The enormity of this crisis begs curiosity regarding the role of the U.S., United Nations (UN), and other global powers in supporting refugees and their host countries. Lebanon needs help dealing with the economic and social well being of both Lebanese citizens and Syrian guests, as millions of people are currently relying on aid and community networks to survive. Work also must be done on the global level to improve the shelter options available to Syrian refugees, the rights of refugees, and the parameters of host countries. Overall, there are many ways for countries with resources to aid Lebanon, Syria, and surrounding regions facing conflict. However, the U.S. and EU are grappling with declining influence due to their decreased funding to the Lebanese government and a lack of true burden sharing: the EU has historically violated refugee rights by forcibly returning migrants without due process, and the U.S. is notoriously difficult to seek refuge in—especially for citizens of Middle Eastern countries. These factors leave the U.S. and EU with less leverage, which can embolden Lebanon to act as it chooses. Additionally, a globally deteriorating level of respect for refugee rights is at play, driven by factors such as a rise in statelessness, overwhelmed asylum systems, and risks to major migration routes.

Though it is uncertain whether Lebanon, the EU, and the U.S. will ever implement these plausible solutions, there are various ideas on how to formulate a realistic and successful plan for Syrian refugees. Lebanese officials could reform regulations in order to properly assess who is a refugee and who is a migrant. This would allow for specialized pathways for each group to seek work visas in Lebanon or to have protected refugee status. Next, both Lebanese and Syrian individuals would benefit from increased support services for at-risk children and survivors of sexual and gender-based violence. Refugees also desperately need access to legal aid to obtain documentation and legal residency. Those without proper documentation run a high risk of deportation, yet it is incredibly difficult to obtain residency papers—even for those who meet all qualifications—as Lebanese authorities have imposed regulations that effectively bar many refugees from obtaining or renewing residency permits.
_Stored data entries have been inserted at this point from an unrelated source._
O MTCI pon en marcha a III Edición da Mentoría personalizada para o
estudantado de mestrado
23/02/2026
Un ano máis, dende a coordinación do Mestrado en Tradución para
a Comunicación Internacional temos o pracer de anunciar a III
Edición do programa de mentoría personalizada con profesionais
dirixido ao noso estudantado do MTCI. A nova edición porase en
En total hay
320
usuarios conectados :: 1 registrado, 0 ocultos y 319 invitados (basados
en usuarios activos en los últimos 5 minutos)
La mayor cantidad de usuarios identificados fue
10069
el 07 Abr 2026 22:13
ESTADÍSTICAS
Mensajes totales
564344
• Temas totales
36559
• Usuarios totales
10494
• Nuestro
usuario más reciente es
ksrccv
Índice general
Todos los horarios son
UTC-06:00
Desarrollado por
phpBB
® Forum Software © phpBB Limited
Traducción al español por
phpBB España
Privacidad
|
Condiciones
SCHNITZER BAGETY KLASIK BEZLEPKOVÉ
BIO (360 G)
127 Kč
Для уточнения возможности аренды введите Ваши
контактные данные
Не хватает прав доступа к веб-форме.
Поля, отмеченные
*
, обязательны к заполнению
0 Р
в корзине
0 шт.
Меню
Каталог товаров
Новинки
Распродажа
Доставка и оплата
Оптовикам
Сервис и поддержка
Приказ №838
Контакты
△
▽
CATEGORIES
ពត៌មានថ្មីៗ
The process of deportations represents another large opportunity for reform. Forced deportations breach the international law principle of nonrefoulment: not to forcibly return people to countries where they face a clear risk of torture or other persecution. Syrian refugees who returned to Syria between 2017 and 2021 from Lebanon and Jordan faced grave human rights abuses and persecution at the hands of the Syrian government, proving clear risk. Today, there likely remain elements of dangerous power structures from the recent decades of vice-like Assad regime control. Thus, governments providing funding to Lebanon could pressure the Lebanese military to end forced deportations. Governments could also demand that Lebanon allow an independent reporting mechanism to ensure that funding does not contribute to human rights violations.
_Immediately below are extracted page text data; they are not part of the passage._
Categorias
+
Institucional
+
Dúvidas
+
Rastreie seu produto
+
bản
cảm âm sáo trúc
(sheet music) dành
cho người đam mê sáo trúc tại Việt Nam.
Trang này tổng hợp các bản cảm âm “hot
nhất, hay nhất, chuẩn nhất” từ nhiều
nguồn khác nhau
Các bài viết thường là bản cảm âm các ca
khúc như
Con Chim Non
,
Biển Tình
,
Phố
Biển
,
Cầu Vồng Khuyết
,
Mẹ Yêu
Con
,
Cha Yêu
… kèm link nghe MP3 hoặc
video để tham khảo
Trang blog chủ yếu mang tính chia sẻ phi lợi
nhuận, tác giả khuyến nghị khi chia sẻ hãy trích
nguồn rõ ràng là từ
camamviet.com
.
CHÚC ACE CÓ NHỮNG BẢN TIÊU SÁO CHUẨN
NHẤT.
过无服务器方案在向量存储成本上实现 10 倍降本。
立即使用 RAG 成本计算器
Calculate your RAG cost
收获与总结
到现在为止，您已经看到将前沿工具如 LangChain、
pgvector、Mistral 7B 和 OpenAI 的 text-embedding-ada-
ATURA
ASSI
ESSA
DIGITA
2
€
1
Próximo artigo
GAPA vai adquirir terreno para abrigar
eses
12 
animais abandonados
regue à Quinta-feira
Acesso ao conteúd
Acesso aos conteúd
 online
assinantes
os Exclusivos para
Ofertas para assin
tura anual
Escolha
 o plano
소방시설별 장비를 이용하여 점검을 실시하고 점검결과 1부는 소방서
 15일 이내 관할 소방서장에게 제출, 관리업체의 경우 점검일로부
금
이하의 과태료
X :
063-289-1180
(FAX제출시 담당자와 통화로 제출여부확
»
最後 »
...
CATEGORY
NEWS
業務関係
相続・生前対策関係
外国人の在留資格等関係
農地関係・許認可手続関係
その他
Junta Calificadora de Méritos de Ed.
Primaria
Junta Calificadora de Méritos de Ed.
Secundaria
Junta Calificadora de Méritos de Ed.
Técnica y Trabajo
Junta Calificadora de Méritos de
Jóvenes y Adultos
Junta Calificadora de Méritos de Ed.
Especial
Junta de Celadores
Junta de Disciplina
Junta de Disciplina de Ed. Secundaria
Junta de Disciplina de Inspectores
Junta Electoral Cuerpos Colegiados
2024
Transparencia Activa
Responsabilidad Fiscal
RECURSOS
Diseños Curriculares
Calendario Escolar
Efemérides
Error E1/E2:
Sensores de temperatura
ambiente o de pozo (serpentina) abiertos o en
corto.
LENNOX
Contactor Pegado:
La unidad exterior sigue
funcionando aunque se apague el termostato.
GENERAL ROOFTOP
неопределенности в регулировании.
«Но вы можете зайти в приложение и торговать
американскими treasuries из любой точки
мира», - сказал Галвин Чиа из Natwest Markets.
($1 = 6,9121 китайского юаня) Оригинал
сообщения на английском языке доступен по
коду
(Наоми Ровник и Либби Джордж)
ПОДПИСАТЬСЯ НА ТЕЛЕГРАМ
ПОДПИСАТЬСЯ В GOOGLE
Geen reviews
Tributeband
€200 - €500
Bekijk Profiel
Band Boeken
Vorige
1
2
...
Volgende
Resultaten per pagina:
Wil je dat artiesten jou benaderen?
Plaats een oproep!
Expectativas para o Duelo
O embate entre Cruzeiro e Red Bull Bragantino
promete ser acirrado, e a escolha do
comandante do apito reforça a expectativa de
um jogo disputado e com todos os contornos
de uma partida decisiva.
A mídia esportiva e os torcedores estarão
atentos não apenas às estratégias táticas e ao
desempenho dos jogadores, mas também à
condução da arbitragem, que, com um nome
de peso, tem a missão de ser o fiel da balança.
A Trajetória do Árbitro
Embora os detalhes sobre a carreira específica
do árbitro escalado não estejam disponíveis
To conclude, the only way to repatriate Syrian refugees to Syria is to provide a secure and stable environment for their return. Though the fall of the Assad dynasty helps matters, safe repatriation will not happen unless current Syrian leaders allow for a democratic transition. This would enable Syrians to rebuild their country, possibly by drafting a new constitution and preparing to hold elections. There are many actions that Lebanon and other countries can take to lessen the plight of Syrian refugees—even modest U.S. contributions would greatly increase the likelihood of a successful transition. Nonetheless, the ultimate responsibility for the future of this group is in the hands of their own government. The birth of a new Syria will invariably be painful, frustrating, and represent an opportunity for a new beginning. Looking forward, scholars anticipate large implications of this power shift, such as the rekindling of popular revolutionary spirit across the globe.